Exercise directions: Apart from the images, the records below need to be copied exactly.
(Material provided begins)
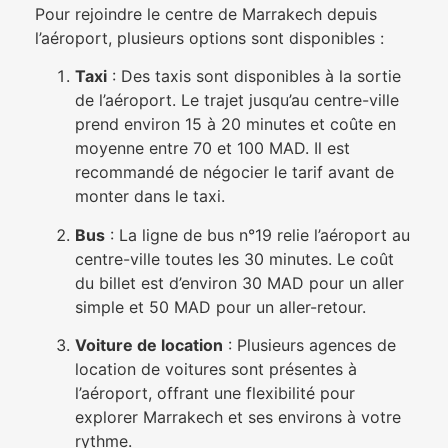
Pour rejoindre le centre de Marrakech depuis
l’aéroport, plusieurs options sont disponibles :
Taxi
: Des taxis sont disponibles à la sortie
de l’aéroport. Le trajet jusqu’au centre-ville
prend environ 15 à 20 minutes et coûte en
moyenne entre 70 et 100 MAD. Il est
recommandé de négocier le tarif avant de
monter dans le taxi.
Bus
: La ligne de bus n°19 relie l’aéroport au
centre-ville toutes les 30 minutes. Le coût
du billet est d’environ 30 MAD pour un aller
simple et 50 MAD pour un aller-retour.
Voiture de location
: Plusieurs agences de
location de voitures sont présentes à
l’aéroport, offrant une flexibilité pour
explorer Marrakech et ses environs à votre
rythme.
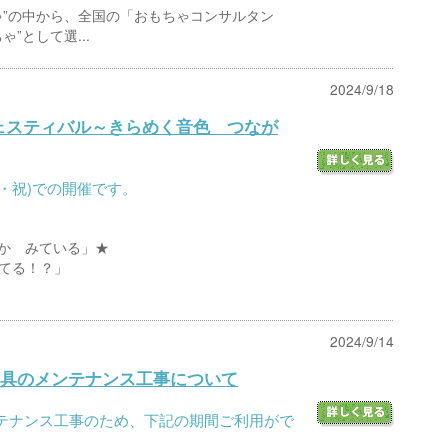
ゃ”の中から、全国の「おもちゃコンサルタン
”として選...
2024/9/18
フェスティバル～きらめく音色 つなが
(月・祝)での開催です。
か みている」★
てる！？」
2024/9/14
具のメンテナンス工事について
テナンス工事のため、下記の期間ご利用がで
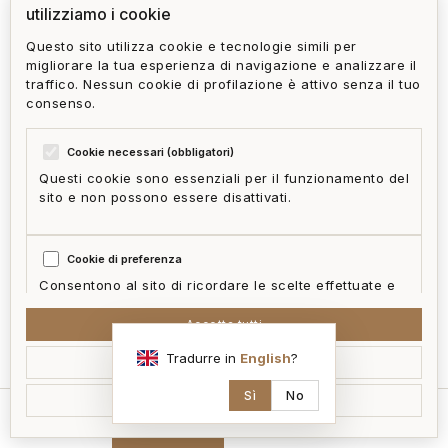
utilizziamo i cookie
Questo sito utilizza cookie e tecnologie simili per
migliorare la tua esperienza di navigazione e analizzare il
traffico. Nessun cookie di profilazione è attivo senza il tuo
consenso.
Cookie necessari (obbligatori)
Questi cookie sono essenziali per il funzionamento del
sito e non possono essere disattivati.
Cookie di preferenza
Consentono al sito di ricordare le scelte effettuate e
fornire funzionalità migliorate.
Accetta tutti
mappa
Tradurre in
English
?
Accetta selezionati
Cookie statistici
Aiutano a capire come i visitatori interagiscono con il
Sì
No
Rifiuta non essenziali
sito in forma aggregata e anonima.
home
cerca
contatti
ai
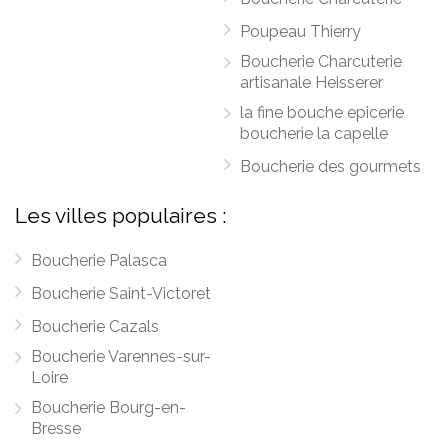
Poupeau Thierry
Boucherie Charcuterie
artisanale Heisserer
la fine bouche epicerie
boucherie la capelle
Boucherie des gourmets
Les villes populaires :
Boucherie Palasca
Boucherie Saint-Victoret
Boucherie Cazals
Boucherie Varennes-sur-
Loire
Boucherie Bourg-en-
Bresse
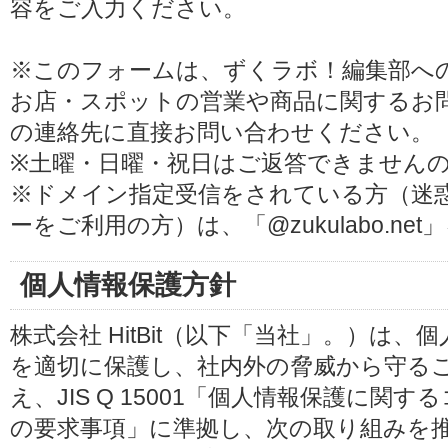
容をご入力ください。
※このフォームは、ずくラボ！編集部へ
お店・スポットの営業や商品に関するお
の連絡先に直接お問い合わせください。
※土曜・日曜・祝日はご返答できません
※ドメイン指定受信をされている方（迷
ーをご利用の方）は、「@zukulabo.n
個人情報保護方針
株式会社 HitBit（以下「当社」。）は
を適切に保護し、社内外の脅威から守る
え、JIS Q 15001「個人情報保護に
の要求事項」に準拠し、次の取り組みを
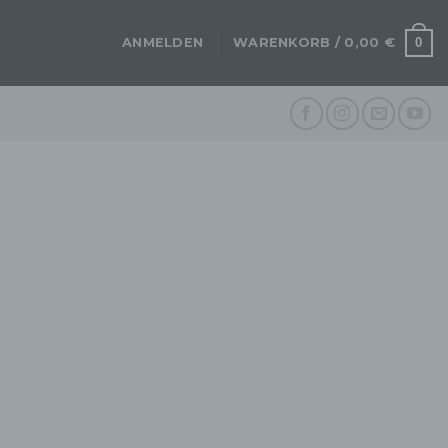
0
ANMELDEN
WARENKORB /
0,00
€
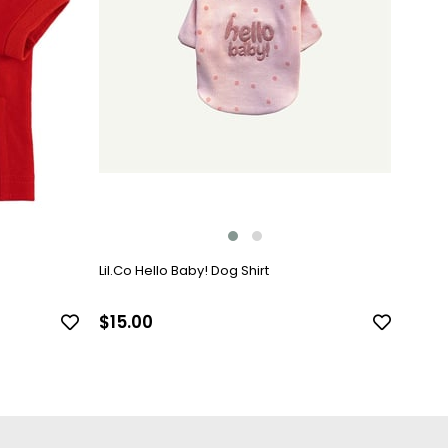
Lil.Co Hello Baby! Dog Shirt
$15.00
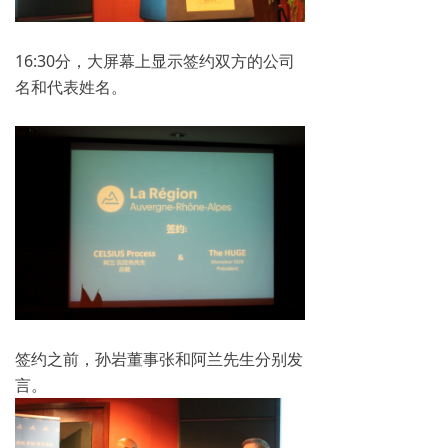
16:30分，大屏幕上显示签约双方的公司
名和代表姓名。
签约之前，孙岩董事张和阿兰先生分别发
言。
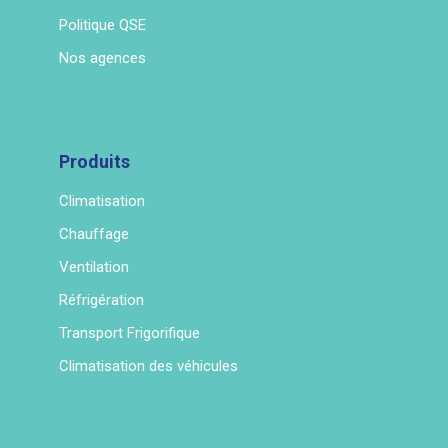
Politique QSE
Nos agences
Produits
Climatisation
Chauffage
Ventilation
Réfrigération
Transport Frigorifique
Climatisation des véhicules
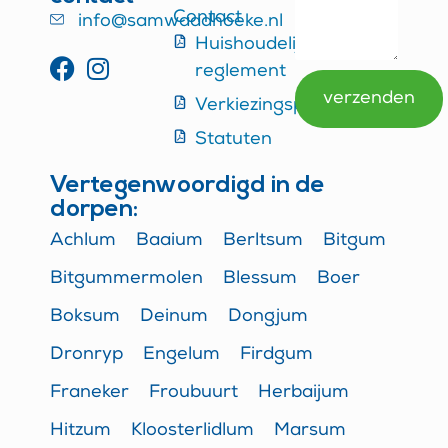
Contact
info@samwaadhoeke.nl
Huishoudelijk
reglement
verzenden
Verkiezingsprogramma
Alternative:
Statuten
Vertegenwoordigd in de
dorpen:
Achlum
Baaium
Berltsum
Bitgum
Bitgummermolen
Blessum
Boer
Boksum
Deinum
Dongjum
Dronryp
Engelum
Firdgum
Franeker
Froubuurt
Herbaijum
Hitzum
Kloosterlidlum
Marsum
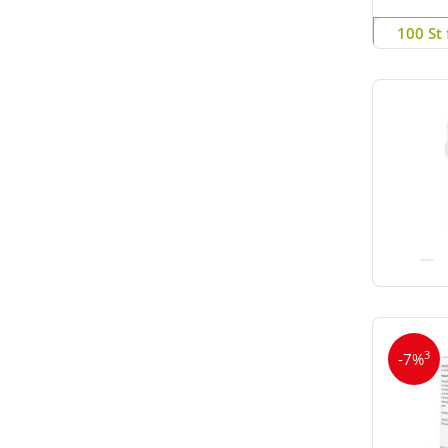
100 St 
3
-7%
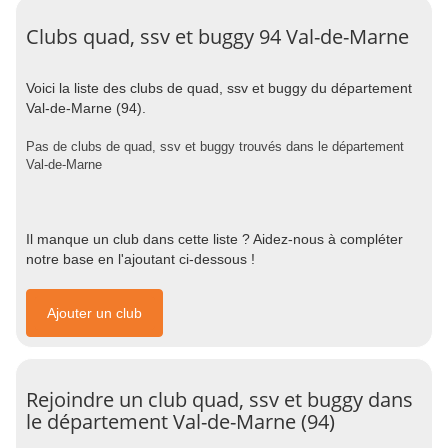
Clubs quad, ssv et buggy 94 Val-de-Marne
Voici la liste des clubs de quad, ssv et buggy du département
Val-de-Marne (94).
Pas de clubs de quad, ssv et buggy trouvés dans le département
Val-de-Marne
Il manque un club dans cette liste ? Aidez-nous à compléter
notre base en l'ajoutant ci-dessous !
Ajouter un club
Rejoindre un club quad, ssv et buggy dans
le département Val-de-Marne (94)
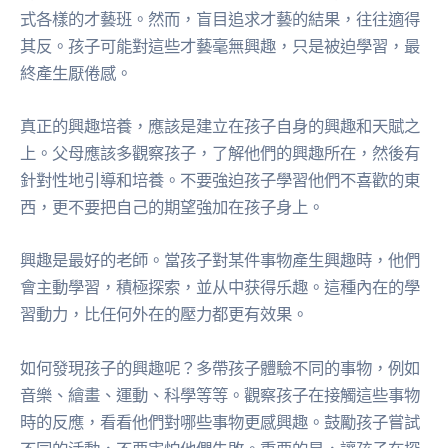
式各樣的才藝班。然而，盲目追求才藝的結果，往往適得
其反。孩子可能對這些才藝毫無興趣，只是被迫學習，最
終產生厭倦感。
真正的興趣培養，應該是建立在孩子自身的興趣和天賦之
上。父母應該多觀察孩子，了解他們的興趣所在，然後有
針對性地引導和培養。不要強迫孩子學習他們不喜歡的東
西，更不要把自己的期望強加在孩子身上。
興趣是最好的老師。當孩子對某件事物產生興趣時，他們
會主動學習，積極探索，並从中获得乐趣。這種內在的學
習動力，比任何外在的壓力都更有效果。
如何發現孩子的興趣呢？多帶孩子體驗不同的事物，例如
音樂、繪畫、運動、科學等等。觀察孩子在接觸這些事物
時的反應，看看他們對哪些事物更感興趣。鼓勵孩子嘗試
(Material provided ends)
Answer space:
Pour rejoindre le centre de Marrakech depuis
l’aéroport, plusieurs options sont disponibles :
Taxi
: Des taxis sont disponibles à la sortie
de l’aéroport. Le trajet jusqu’au centre-ville
prend environ 15 à 20 minutes et coûte en
moyenne entre 70 et 100 MAD. Il est
recommandé de négocier le tarif avant de
monter dans le taxi.
Bus
: La ligne de bus n°19 relie l’aéroport au
centre-ville toutes les 30 minutes. Le coût
du billet est d’environ 30 MAD pour un aller
simple et 50 MAD pour un aller-retour.
Voiture de location
: Plusieurs agences de
location de voitures sont présentes à
l’aéroport, offrant une flexibilité pour
explorer Marrakech et ses environs à votre
rythme.
ゃ”の中から、全国の「おもちゃコンサルタン
”として選...
2024/9/18
フェスティバル～きらめく音色 つなが
(月・祝)での開催です。
か みている」★
てる！？」
2024/9/14
具のメンテナンス工事について
テナンス工事のため、下記の期間ご利用がで
utilizziamo i cookie
Questo sito utilizza cookie e tecnologie simili per
migliorare la tua esperienza di navigazione e analizzare il
traffico. Nessun cookie di profilazione è attivo senza il tuo
consenso.
Cookie necessari (obbligatori)
Questi cookie sono essenziali per il funzionamento del
sito e non possono essere disattivati.
Cookie di preferenza
Consentono al sito di ricordare le scelte effettuate e
fornire funzionalità migliorate.
Accetta tutti
mappa
Tradurre in
English
?
Accetta selezionati
Cookie statistici
Aiutano a capire come i visitatori interagiscono con il
Sì
No
Rifiuta non essenziali
sito in forma aggregata e anonima.
home
cerca
contatti
ai
Poupeau Thierry
Boucherie Charcuterie
artisanale Heisserer
la fine bouche epicerie
boucherie la capelle
Boucherie des gourmets
Les villes populaires :
Boucherie Palasca
Boucherie Saint-Victoret
Boucherie Cazals
Boucherie Varennes-sur-
Loire
Boucherie Bourg-en-
Bresse
容をご入力ください。
※このフォームは、ずくラボ！編集部へ
お店・スポットの営業や商品に関するお
の連絡先に直接お問い合わせください。
※土曜・日曜・祝日はご返答できません
※ドメイン指定受信をされている方（迷
ーをご利用の方）は、「@zukulabo.n
個人情報保護方針
株式会社 HitBit（以下「当社」。）は
を適切に保護し、社内外の脅威から守る
え、JIS Q 15001「個人情報保護に
の要求事項」に準拠し、次の取り組みを
0
ANMELDEN
WARENKORB /
0,00
€
Lil.Co Hello Baby! Dog Shirt
$15.00
16:30分，大屏幕上显示签约双方的公司
名和代表姓名。
签约之前，孙岩董事张和阿兰先生分别发
言。
Politique QSE
Nos agences
Produits
Climatisation
Chauffage
Ventilation
Réfrigération
Transport Frigorifique
Climatisation des véhicules
Contact
info@samwaadhoeke.nl
Huishoudelijk
reglement
verzenden
Verkiezingsprogramma
Alternative:
Statuten
Vertegenwoordigd in de
dorpen:
Achlum
Baaium
Berltsum
Bitgum
Bitgummermolen
Blessum
Boer
Boksum
Deinum
Dongjum
Dronryp
Engelum
Firdgum
Franeker
Froubuurt
Herbaijum
Hitzum
Kloosterlidlum
Marsum
100 St 
3
-7%
Clubs quad, ssv et buggy 94 Val-de-Marne
Voici la liste des clubs de quad, ssv et buggy du département
Val-de-Marne (94).
Pas de clubs de quad, ssv et buggy trouvés dans le département
Val-de-Marne
Il manque un club dans cette liste ? Aidez-nous à compléter
notre base en l'ajoutant ci-dessous !
Ajouter un club
Rejoindre un club quad, ssv et buggy dans
le département Val-de-Marne (94)
式各樣的才藝班。然而，盲目追求才藝的結果，往往適得
其反。孩子可能對這些才藝毫無興趣，只是被迫學習，最
終產生厭倦感。
真正的興趣培養，應該是建立在孩子自身的興趣和天賦之
上。父母應該多觀察孩子，了解他們的興趣所在，然後有
針對性地引導和培養。不要強迫孩子學習他們不喜歡的東
西，更不要把自己的期望強加在孩子身上。
興趣是最好的老師。當孩子對某件事物產生興趣時，他們
會主動學習，積極探索，並从中获得乐趣。這種內在的學
習動力，比任何外在的壓力都更有效果。
如何發現孩子的興趣呢？多帶孩子體驗不同的事物，例如
音樂、繪畫、運動、科學等等。觀察孩子在接觸這些事物
時的反應，看看他們對哪些事物更感興趣。鼓勵孩子嘗試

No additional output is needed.